Voraussetzung für die Replikation der vCenter-Komponenten sind zwei vCenter-Instanzen, die sich später idealerweise über Kreuz replizierten. Zusätzlich wird für beide vCenter-Instanzen jeweils eine vSphere Replication Appliance benötigt, die an das vCenter als vService gebunden wird. Beide vCenter müssen vSphere-Ressourcen verwalten, die später als Quelle und Ziel für die Replikationen dienen. Dabei werden die Blöcke einer VM vom ESXi-Host auf dem die VM ausgeführt zur vSphere Replication-Appliance des zweiten vCenters repliziert, die wiederum die Blöcke über einen ESXi-Host auf den gewählten Datastore der anderen Seite herunterschreibt. Nachfolgende Grafik soll dies verdeutlichen:
vSphere Replication architecture
Der Hauptgrund für Vorhandensein einer zweiten vCenter-Instanz ist der Recovery-Prozess. Für die Inbetriebnahme der ausgefallenen VM’s ist das vSphere Replication-Plugin im Webclient nötig. Ist dies gegeben, lässt sich relativ einfach über den Webclient der Betrieb der VM’s wieder aufnehmen. Nutzt man man nur ein vCenter und eine vSphere Replication-Appliance kann man zwar die VM’s auf andere Datastores und Cluster replizieren, jedoch hat man das das Henne-Ei-Problem, da die VM’s gerade die Dienste enthalten, die zum Wiederherstellen der VM’s gebraucht werden. Man sollte nicht unerwähnt lassen, dass solange die VM-Dateien (VMX, VMDK) vorhanden sind sich der Betrieb auch wieder per Hand aufnehmen lässt, nur ist die wesentlich komplizierter und erfordert eine gut dokumentierte Anleitung.
vSphere Replication ist nicht auf Szenario drei begrenzt. Es eigenet sich auch für Szenario eins. Hier kann die Replikation der zu aktualisierenden VM’s auch pausiert werden, sodass etwaige Fehler nicht in das Replikat übertragen werden. In diesem Falle kann ein einfach Rollback über die Recovery-Funktion von vSphere Replication gemacht werden. Dies stellt nur eine weitere Alternative zu Snapshots dar.

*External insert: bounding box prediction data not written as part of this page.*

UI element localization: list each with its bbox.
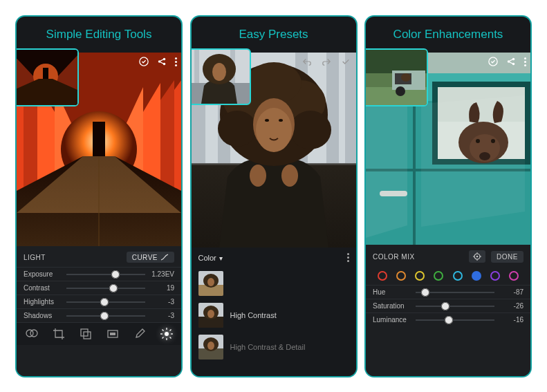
check-icon[interactable]	[139, 57, 149, 66]
panel-color-enhancements: Color Enhancements	[364, 15, 532, 377]
share-icon[interactable]	[157, 57, 167, 66]
svg-point-103	[476, 256, 479, 258]
slider-value: -3	[151, 312, 174, 319]
slider-value: 1.23EV	[151, 270, 174, 278]
slider-label: Hue	[373, 288, 410, 296]
more-icon[interactable]	[175, 57, 177, 66]
slider-label: Luminance	[373, 316, 410, 324]
color-swatch[interactable]	[396, 271, 406, 281]
frame-icon[interactable]	[106, 327, 120, 341]
svg-point-53	[256, 108, 292, 152]
color-swatch[interactable]	[434, 271, 443, 281]
slider-track[interactable]	[66, 271, 145, 278]
color-swatch[interactable]	[415, 271, 425, 281]
check-icon[interactable]	[488, 57, 498, 66]
slider-track[interactable]	[416, 303, 494, 310]
slider-value: -87	[500, 288, 523, 296]
crop-icon[interactable]	[52, 327, 66, 341]
svg-rect-28	[84, 332, 91, 339]
color-swatch[interactable]	[490, 271, 500, 281]
slider-track[interactable]	[66, 312, 145, 319]
color-mix-controls: COLOR MIX DONE Hue-87Saturation-26Lumina…	[366, 245, 530, 376]
undo-icon[interactable]	[302, 57, 312, 66]
svg-line-37	[169, 337, 171, 339]
preset-group-button[interactable]: Color▾	[198, 254, 223, 262]
color-swatch[interactable]	[472, 271, 481, 281]
before-thumbnail[interactable]	[190, 48, 251, 105]
svg-point-31	[165, 332, 169, 336]
stack-icon[interactable]	[79, 327, 93, 341]
slider-label: Exposure	[24, 270, 61, 278]
slider-value: -26	[500, 302, 523, 310]
preset-label: High Contrast	[230, 311, 277, 319]
before-thumbnail[interactable]	[15, 48, 79, 106]
svg-point-50	[218, 111, 257, 147]
panel-title: Easy Presets	[192, 17, 356, 48]
svg-point-51	[290, 111, 331, 149]
before-thumbnail[interactable]	[364, 48, 428, 106]
slider-track[interactable]	[66, 299, 145, 306]
photo-preview[interactable]	[192, 53, 356, 248]
svg-point-49	[246, 62, 302, 104]
target-adjust-button[interactable]	[469, 250, 485, 263]
preset-label: High Contrast & Detail	[230, 343, 306, 351]
svg-rect-30	[110, 333, 115, 335]
slider-shadows[interactable]: Shadows-3	[17, 308, 181, 322]
slider-luminance[interactable]: Luminance-16	[366, 312, 530, 326]
color-swatch[interactable]	[453, 271, 463, 281]
slider-hue[interactable]: Hue-87	[366, 285, 530, 299]
curve-button[interactable]: CURVE	[127, 252, 174, 263]
done-button[interactable]: DONE	[491, 251, 523, 263]
svg-line-38	[162, 337, 163, 339]
svg-rect-44	[326, 53, 339, 163]
slider-exposure[interactable]: Exposure1.23EV	[17, 267, 181, 281]
slider-label: Saturation	[373, 302, 410, 310]
light-controls: LIGHT CURVE Exposure1.23EVContrast19High…	[17, 246, 181, 376]
slider-track[interactable]	[66, 285, 145, 292]
accept-icon[interactable]	[341, 57, 351, 66]
photo-preview[interactable]	[17, 53, 181, 246]
chevron-down-icon: ▾	[219, 254, 223, 262]
svg-point-74	[207, 342, 214, 350]
slider-value: -16	[500, 316, 523, 324]
light-icon[interactable]	[160, 327, 174, 341]
svg-point-96	[401, 73, 411, 82]
svg-rect-92	[364, 50, 427, 73]
section-label: COLOR MIX	[373, 253, 415, 261]
panel-simple-editing: Simple Editing Tools	[15, 15, 183, 377]
preset-item[interactable]: High Contrast	[192, 299, 356, 331]
slider-contrast[interactable]: Contrast19	[17, 281, 181, 295]
slider-value: -3	[151, 298, 174, 306]
svg-rect-45	[345, 53, 356, 163]
svg-point-55	[279, 119, 283, 122]
color-swatch[interactable]	[509, 271, 519, 281]
svg-point-70	[207, 310, 214, 318]
color-picker-row	[366, 268, 530, 285]
panel-title: Simple Editing Tools	[17, 17, 181, 48]
preset-item[interactable]	[192, 268, 356, 299]
preset-thumbnail	[198, 303, 223, 328]
color-swatch[interactable]	[378, 271, 387, 281]
photo-preview[interactable]	[366, 53, 530, 245]
more-icon[interactable]	[524, 57, 526, 66]
svg-point-54	[265, 119, 269, 122]
svg-point-100	[512, 58, 515, 61]
slider-track[interactable]	[416, 289, 494, 296]
share-icon[interactable]	[506, 57, 516, 66]
filters-icon[interactable]	[25, 327, 39, 341]
slider-track[interactable]	[416, 317, 494, 324]
tool-bar	[17, 322, 181, 345]
dropper-icon[interactable]	[133, 327, 147, 341]
preset-thumbnail	[198, 335, 223, 360]
slider-highlights[interactable]: Highlights-3	[17, 295, 181, 308]
svg-line-36	[162, 330, 163, 331]
svg-point-56	[250, 165, 266, 187]
section-label: LIGHT	[24, 254, 46, 261]
svg-marker-89	[366, 94, 407, 238]
slider-label: Highlights	[24, 298, 61, 306]
slider-saturation[interactable]: Saturation-26	[366, 299, 530, 312]
redo-icon[interactable]	[322, 57, 331, 66]
preset-item[interactable]: High Contrast & Detail	[192, 331, 356, 363]
svg-marker-90	[421, 95, 525, 227]
more-icon[interactable]	[347, 253, 349, 262]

Die Einrichtung sowie die spätere Konfiguration erfolgt ausschließlich über den vSphere Webclient. Über das Plugin im vCenter 1 lässt sich das gegenüberliegende vCenter 2 als zweite „Site“ hinzufügen und umgekehrt. Die Konfiguration der Replikation auf VM-Basis erfolgt über das Kontextmenü in der gewohnten Inventory-Sicht. Besonders zu erwähnen ist im Falle von SQL-Datenbankservern die VSS-Funktionalität. Mit dieser lassen sich die Datenbanken zum Zeitpunkt der Replikation in einen konsistenten Zustand versetzten. Der Status und die initiale Synchronisation der eingerichtete Replikation kann dann wieder über das vSphere Replication-Plugin im Webclient begutachtet werden. Nachfolgende Videos sollen die Installation und Konfiguration der Umgebung verdeutlichen.

Diese Lösung wurde durch VMware validiert und als „supported“ gekennzeichnet. VMware wird hierzu in Kürze ein Whitepaper/KB-Artikel veröffentlichen.